Renowned left and human rights campaigner Pete Tatchell spoke to The Clarion about his views on the way forward for the left.
In August August you debated a couple of very vocal supporters of Assad’s war on the Syrian people, Vanessa Beeley and Peter Ford. What were your observations of that debate, the arguments of your opponents and how they were received?
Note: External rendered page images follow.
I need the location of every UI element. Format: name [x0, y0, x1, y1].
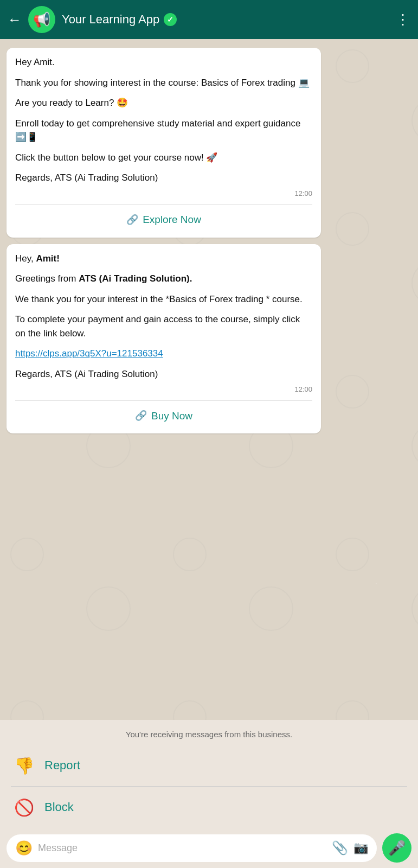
message-bubble-1: Hey Amit. Thank you for showing interest… — [7, 48, 321, 238]
chat-area: Hey Amit. Thank you for showing interest… — [0, 39, 418, 720]
explore-now-button[interactable]: 🔗 Explore Now — [15, 205, 312, 230]
msg1-p4: Enroll today to get comprehensive study … — [15, 117, 312, 144]
message-input[interactable]: Message — [38, 843, 326, 854]
contact-name: Your Learning App — [62, 12, 159, 27]
report-label: Report — [44, 758, 80, 773]
msg1-p3: Are you ready to Learn? 🤩 — [15, 96, 312, 110]
msg1-p2: Thank you for showing interest in the co… — [15, 76, 312, 90]
mic-button[interactable]: 🎤 — [382, 833, 411, 863]
verified-badge — [164, 13, 177, 26]
msg2-p2: Greetings from ATS (Ai Trading Solution)… — [15, 272, 312, 286]
msg1-p5: Click the button below to get your cours… — [15, 151, 312, 165]
msg2-p1: Hey, Amit! — [15, 252, 312, 266]
mic-icon: 🎤 — [388, 840, 406, 857]
msg2-p4: To complete your payment and gain access… — [15, 312, 312, 340]
attach-button[interactable]: 📎 — [332, 840, 348, 856]
contact-avatar: 📢 — [28, 6, 55, 33]
input-bar: 😊 Message 📎 📷 🎤 — [0, 828, 418, 868]
camera-button[interactable]: 📷 — [353, 841, 368, 855]
back-button[interactable]: ← — [8, 11, 22, 28]
emoji-button[interactable]: 😊 — [15, 840, 33, 857]
external-link-icon: 🔗 — [126, 213, 138, 227]
buy-now-label: Buy Now — [151, 409, 192, 424]
msg2-link[interactable]: https://clps.app/3q5X?u=121536334 — [15, 347, 312, 361]
block-action[interactable]: 🚫 Block — [0, 787, 418, 828]
block-icon: 🚫 — [13, 796, 35, 818]
message-bubble-2: Hey, Amit! Greetings from ATS (Ai Tradin… — [7, 244, 321, 434]
buy-now-button[interactable]: 🔗 Buy Now — [15, 401, 312, 426]
business-info-text: You're receiving messages from this busi… — [126, 730, 292, 739]
report-icon: 👎 — [13, 755, 35, 776]
msg2-regards: Regards, ATS (Ai Trading Solution) — [15, 367, 312, 381]
header-title-wrap: Your Learning App — [62, 12, 389, 27]
business-info-bar: You're receiving messages from this busi… — [0, 720, 418, 745]
msg1-p1: Hey Amit. — [15, 55, 312, 69]
report-action[interactable]: 👎 Report — [0, 745, 418, 786]
chat-header: ← 📢 Your Learning App ⋮ — [0, 0, 418, 39]
explore-now-label: Explore Now — [143, 212, 201, 228]
buy-link-icon: 🔗 — [135, 409, 147, 423]
avatar-icon: 📢 — [33, 11, 50, 28]
msg1-p6: Regards, ATS (Ai Trading Solution) — [15, 171, 312, 185]
msg1-time: 12:00 — [15, 188, 312, 199]
message-input-wrap: 😊 Message 📎 📷 — [7, 834, 377, 862]
msg2-time: 12:00 — [15, 384, 312, 395]
msg2-p3: We thank you for your interest in the *B… — [15, 292, 312, 307]
more-options-button[interactable]: ⋮ — [396, 11, 410, 28]
block-label: Block — [44, 800, 74, 814]
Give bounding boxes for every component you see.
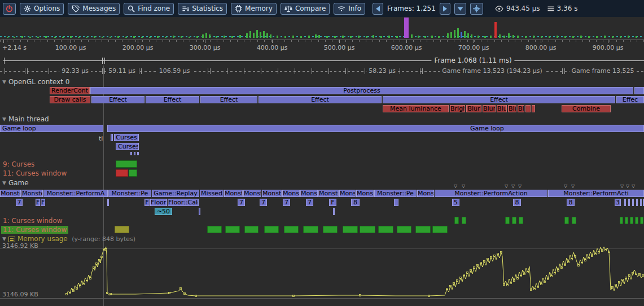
frame-time-bar[interactable] — [300, 36, 302, 38]
frame-time-bar[interactable] — [181, 36, 182, 38]
zone[interactable]: Effect — [91, 96, 144, 103]
frame-time-bar[interactable] — [438, 36, 440, 38]
zone[interactable] — [454, 217, 459, 224]
frame-time-bar[interactable] — [216, 36, 217, 38]
frame-time-bar[interactable] — [29, 37, 31, 38]
zone[interactable]: Monst — [300, 190, 318, 197]
prev-frame-button[interactable] — [373, 3, 383, 15]
statistics-button[interactable]: Statistics — [178, 3, 227, 15]
frame-time-bar[interactable] — [292, 36, 294, 38]
zone[interactable] — [333, 208, 335, 215]
collapsed-zones-icon[interactable]: ▽ — [505, 184, 508, 189]
frame-time-bar[interactable] — [45, 36, 47, 38]
zone[interactable] — [115, 226, 129, 233]
frame-time-bar[interactable] — [326, 36, 328, 38]
lock-label[interactable]: 9: Curses — [3, 160, 34, 168]
zone[interactable]: Effect — [383, 96, 615, 103]
zone[interactable] — [207, 226, 222, 233]
zone[interactable] — [397, 226, 411, 233]
zone[interactable] — [415, 226, 431, 233]
section-header[interactable]: ▼Main thread — [2, 116, 49, 123]
frame-marker-label[interactable]: 58.23 µs — [366, 67, 398, 75]
zone[interactable] — [129, 169, 137, 177]
power-button[interactable] — [3, 3, 16, 15]
section-header[interactable]: ▼OpenGL context 0 — [2, 78, 69, 86]
frame-time-bar[interactable] — [350, 36, 352, 38]
zone[interactable] — [640, 199, 642, 206]
memory-button[interactable]: Memory — [231, 3, 277, 15]
frame-time-bar[interactable] — [424, 36, 426, 38]
frame-time-bar[interactable] — [373, 35, 374, 38]
zone[interactable] — [323, 226, 338, 233]
frame-time-bar[interactable] — [70, 36, 72, 38]
frame-time-bar[interactable] — [503, 36, 505, 38]
frame-time-bar[interactable] — [94, 36, 95, 38]
collapsed-zones-icon[interactable]: ▽ — [626, 184, 629, 189]
zone[interactable] — [635, 217, 638, 224]
zone[interactable]: 7 — [283, 199, 290, 206]
frame-time-bar[interactable] — [165, 37, 167, 38]
frame-time-bar[interactable] — [256, 30, 258, 38]
zone[interactable] — [564, 217, 569, 224]
frame-time-bar[interactable] — [388, 36, 390, 38]
frame-time-bar[interactable] — [315, 34, 317, 38]
zone[interactable]: Draw calls — [50, 96, 90, 103]
zone[interactable]: Blur — [518, 105, 524, 112]
next-frame-button[interactable] — [440, 3, 450, 15]
zone[interactable] — [634, 87, 644, 94]
frame-time-bar[interactable] — [239, 35, 241, 38]
zone[interactable] — [636, 199, 638, 206]
frame-time-bar[interactable] — [117, 36, 119, 38]
info-button[interactable]: Info — [334, 3, 365, 15]
frame-time-bar[interactable] — [149, 37, 151, 38]
frame-time-bar[interactable] — [266, 33, 268, 38]
collapsed-zones-icon[interactable]: ▽ — [462, 184, 465, 189]
frame-time-bar[interactable] — [37, 37, 39, 38]
zone[interactable]: Curses — [114, 134, 139, 141]
frame-time-bar[interactable] — [246, 33, 248, 38]
frame-time-bar[interactable] — [418, 36, 419, 38]
zone[interactable]: Blur — [483, 105, 496, 112]
frame-time-bar[interactable] — [308, 36, 310, 38]
collapsed-zones-icon[interactable]: ▽ — [564, 184, 567, 189]
messages-button[interactable]: Messages — [68, 3, 120, 15]
frame-time-bar[interactable] — [157, 36, 159, 38]
frame-time-bar[interactable] — [517, 36, 519, 38]
zone[interactable] — [199, 208, 200, 215]
zone[interactable] — [512, 217, 516, 224]
zone[interactable]: Missed — [200, 190, 224, 197]
zone[interactable]: Monste — [21, 190, 43, 197]
zone[interactable] — [462, 217, 466, 224]
zone[interactable]: Game loop — [107, 125, 644, 132]
frame-time-bar[interactable] — [494, 22, 497, 38]
zone[interactable] — [264, 226, 279, 233]
zone[interactable]: Blur — [466, 105, 481, 112]
goto-frame-button[interactable] — [470, 3, 483, 15]
frame-time-bar[interactable] — [620, 36, 621, 38]
frame-time-bar[interactable] — [464, 31, 466, 38]
lock-label[interactable]: 1: Curses window — [3, 217, 63, 225]
section-header[interactable]: ▼Game — [2, 180, 29, 187]
frame-time-bar[interactable] — [490, 36, 492, 38]
zone[interactable]: Monster::PerformAction — [435, 190, 547, 197]
frame-time-bar[interactable] — [202, 34, 204, 38]
frame-time-bar[interactable] — [231, 36, 233, 38]
frame-time-bar[interactable] — [549, 36, 550, 38]
frame-time-bar[interactable] — [366, 36, 367, 38]
zone[interactable]: 8 — [351, 199, 360, 206]
find-zone-button[interactable]: Find zone — [124, 3, 174, 15]
frame-band-label[interactable]: Frame 1,068 (1.11 ms) — [431, 56, 514, 64]
frame-time-bar[interactable] — [173, 36, 174, 38]
zone[interactable] — [632, 199, 634, 206]
zone[interactable]: Monst — [282, 190, 300, 197]
zone[interactable] — [532, 105, 535, 112]
zone[interactable] — [525, 105, 531, 112]
zone[interactable] — [625, 217, 628, 224]
zone[interactable]: Monste — [0, 190, 21, 197]
zone[interactable]: Curses — [116, 143, 139, 150]
frame-time-bar[interactable] — [125, 37, 127, 38]
zone[interactable]: Mons — [339, 190, 356, 197]
collapsed-zones-icon[interactable]: ▽ — [518, 184, 522, 189]
frame-time-bar[interactable] — [450, 32, 452, 38]
zone[interactable] — [624, 199, 626, 206]
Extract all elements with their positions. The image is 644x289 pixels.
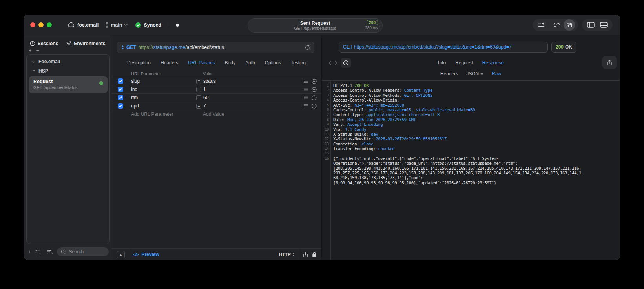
drag-handle-icon[interactable] — [303, 104, 308, 108]
remove-item-button[interactable]: − — [36, 48, 40, 53]
param-checkbox[interactable] — [118, 95, 123, 100]
sync-status[interactable]: Synced — [135, 22, 161, 28]
url-scheme: https:// — [139, 45, 153, 50]
method-stepper-icon[interactable] — [121, 45, 124, 50]
forward-icon[interactable] — [334, 60, 338, 65]
param-name[interactable]: slug — [131, 78, 190, 84]
sidebar-tree-item[interactable]: ›Foe.email — [27, 57, 109, 66]
remove-param-icon[interactable] — [312, 87, 317, 92]
param-value[interactable]: 60 — [203, 95, 208, 100]
toolbar-divider — [44, 249, 44, 254]
tab-description[interactable]: Description — [127, 60, 151, 65]
code-line: [208,205,145,298,443,140,160,165,171,161… — [322, 166, 620, 171]
drag-handle-icon[interactable] — [303, 87, 308, 91]
drag-handle-icon[interactable] — [303, 79, 308, 83]
lock-icon[interactable] — [312, 252, 317, 258]
line-text: Content-Type: application/json; charset=… — [333, 112, 440, 117]
param-name[interactable]: upd — [131, 103, 190, 109]
import-lines-arrow-up-icon[interactable] — [536, 19, 547, 31]
search-input[interactable] — [68, 249, 105, 255]
drag-handle-icon[interactable] — [303, 96, 308, 100]
status-dot — [176, 24, 179, 27]
param-checkbox[interactable] — [118, 103, 123, 109]
tab-options[interactable]: Options — [265, 60, 281, 65]
search-bar[interactable] — [57, 247, 109, 256]
zoom-window-button[interactable] — [47, 22, 52, 27]
add-item-button[interactable]: + — [29, 48, 32, 53]
tree-chevron-icon: › — [32, 59, 35, 65]
minimize-window-button[interactable] — [38, 22, 44, 27]
tab-sessions[interactable]: Sessions — [30, 41, 58, 46]
request-pane: GET https://statuspage.me/api/embed/stat… — [111, 35, 322, 260]
response-subtab-headers[interactable]: Headers — [440, 71, 458, 76]
history-controls — [328, 58, 351, 68]
sent-request-title: Sent Request — [300, 20, 330, 26]
sent-request-line-box[interactable]: GET https://statuspage.me/api/embed/stat… — [339, 42, 548, 53]
request-item-subtitle: GET /api/embed/status — [33, 85, 104, 90]
sidebar-tabs: Sessions Environments — [24, 40, 111, 47]
param-checkbox[interactable] — [118, 87, 123, 92]
sync-label: Synced — [144, 22, 161, 28]
request-status-pill[interactable]: Sent Request GET /api/embed/status 200 2… — [248, 18, 383, 33]
param-value[interactable]: 7 — [203, 103, 206, 109]
param-table: URL Parameter Value slug=statusinc=1rtm=… — [111, 71, 321, 118]
tree-chevron-icon: › — [31, 69, 37, 73]
branch-selector[interactable]: main — [105, 22, 128, 28]
tab-auth[interactable]: Auth — [245, 60, 255, 65]
line-number: 2 — [322, 88, 329, 93]
response-tab-info[interactable]: Info — [438, 60, 446, 65]
add-parameter-placeholder[interactable]: Add URL Parameter — [131, 111, 203, 117]
response-tab-response[interactable]: Response — [482, 60, 504, 65]
bottom-panel-toggle-icon[interactable] — [598, 19, 609, 31]
remove-param-icon[interactable] — [312, 79, 317, 84]
param-name[interactable]: inc — [131, 87, 190, 92]
repeat-request-icon[interactable] — [564, 19, 575, 31]
share-icon[interactable] — [303, 252, 308, 258]
tab-url-params[interactable]: URL Params — [188, 60, 215, 65]
response-subtab-json[interactable]: JSON — [466, 71, 483, 76]
sidebar-tree: ›Foe.email›HSP — [27, 57, 109, 76]
url-bar[interactable]: GET https://statuspage.me/api/embed/stat… — [117, 42, 314, 53]
remove-param-icon[interactable] — [312, 95, 317, 100]
tab-body[interactable]: Body — [225, 60, 235, 65]
param-table-header: URL Parameter Value — [111, 71, 321, 77]
tab-testing[interactable]: Testing — [291, 60, 306, 65]
sidebar-toggle-icon[interactable] — [585, 19, 597, 31]
sidebar-request-item[interactable]: Request GET /api/embed/status — [29, 76, 108, 93]
export-share-button[interactable] — [602, 56, 617, 69]
merge-icon[interactable] — [551, 19, 562, 31]
line-number: 5 — [322, 103, 329, 107]
close-window-button[interactable] — [30, 22, 35, 27]
param-checkbox[interactable] — [118, 78, 123, 84]
tab-headers[interactable]: Headers — [161, 60, 178, 65]
new-folder-icon[interactable] — [34, 249, 40, 254]
new-request-button[interactable]: + — [28, 249, 31, 255]
response-history-icon[interactable] — [341, 58, 351, 68]
response-tabs: InfoRequestResponse — [438, 60, 504, 65]
line-text: Date: Mon, 26 Jan 2026 20:29:59 GMT — [333, 117, 416, 122]
param-value[interactable]: status — [203, 78, 216, 84]
sort-filter-icon[interactable] — [47, 249, 54, 254]
preview-button[interactable]: </> Preview — [133, 252, 159, 257]
add-value-placeholder[interactable]: Add Value — [203, 111, 224, 117]
response-tab-request[interactable]: Request — [455, 60, 473, 65]
project-name[interactable]: foe.email — [77, 22, 99, 28]
remove-param-icon[interactable] — [312, 104, 317, 109]
param-value[interactable]: 1 — [203, 87, 206, 92]
titlebar-actions — [533, 19, 613, 31]
method-label[interactable]: GET — [126, 45, 136, 50]
code-line: 8Date: Mon, 26 Jan 2026 20:29:59 GMT — [322, 117, 620, 122]
refresh-icon[interactable] — [305, 45, 310, 50]
line-number: 16 — [322, 156, 329, 161]
code-line: 11X-Status-Build: dev — [322, 132, 620, 136]
back-icon[interactable] — [328, 60, 332, 65]
param-name[interactable]: rtm — [131, 95, 190, 100]
collapse-panel-button[interactable]: ▲ — [117, 251, 125, 258]
request-url[interactable]: https://statuspage.me/api/embed/status — [139, 45, 224, 50]
sidebar-tree-item[interactable]: ›HSP — [27, 66, 109, 76]
param-add-row[interactable]: Add URL Parameter Add Value — [111, 110, 321, 118]
tab-environments[interactable]: Environments — [66, 41, 105, 46]
response-subtab-raw[interactable]: Raw — [492, 71, 501, 76]
protocol-selector[interactable]: HTTP — [279, 252, 295, 257]
response-code[interactable]: 1HTTP/1.1 200 OK2Access-Control-Allow-He… — [322, 81, 620, 260]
My critics promoted ten fundamental lies: that the 2011 Syria democracy movement is a myth; that the White Helmets civil rescue teams are a jihadist front organisation; that the claimed civilian casualties of Assad’s and Putin’s bombing campaigns are actors staging propaganda videos; that there were no chemical attacks by Assad; that human rights organisations like Amnesty International are tools of western security services; that everyone in the anti-Assad regions of Syria are terrorists or supporters of terrorists; that the local democratic community groups who run municipalities in liberated free Syria are controlled by Islamist extremists; that Assad has won free and fair elections and is a legitimate president; that the documented Assad torture centres and photos of torture victims are western fake news; and that anyone – including me – who opposes Assad is a terrorist supporter and a supporter of western military intervention – which I am not.
Astonishingly, nearly half the leftish audience at the Beautiful Days festival agreed with them, including Labour MP Chris Williamson. I was shocked and stunned that so many apparently progressive people could swallow these outright fabrications and apparently endorse the false, immoral narrative of the fascist dictator Assad and his neo-imperialist backers, Russia, Iran and Hezbollah.
You have been critical of the stand of Labour on Iran and Syria, both Jeremy Corbyn and Emily Thornberry. Why do you think criticisms by Corbyn and Thornberry of those countries has been so muted?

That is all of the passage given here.